> TASK ITEM
Print the complete listing so that it matches the original exactly.

> GIVEN DATA
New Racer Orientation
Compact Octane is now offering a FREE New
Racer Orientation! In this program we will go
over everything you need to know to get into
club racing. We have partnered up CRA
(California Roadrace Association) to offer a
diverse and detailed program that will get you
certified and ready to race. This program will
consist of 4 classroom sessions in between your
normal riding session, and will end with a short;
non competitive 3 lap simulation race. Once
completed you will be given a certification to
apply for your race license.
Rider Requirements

> ANSWER TO THIS PROBLEM
New Racer Orientation
Compact Octane is now offering a FREE New
Racer Orientation! In this program we will go
over everything you need to know to get into
club racing. We have partnered up CRA
(California Roadrace Association) to offer a
diverse and detailed program that will get you
certified and ready to race. This program will
consist of 4 classroom sessions in between your
normal riding session, and will end with a short;
non competitive 3 lap simulation race. Once
completed you will be given a certification to
apply for your race license.
Rider Requirements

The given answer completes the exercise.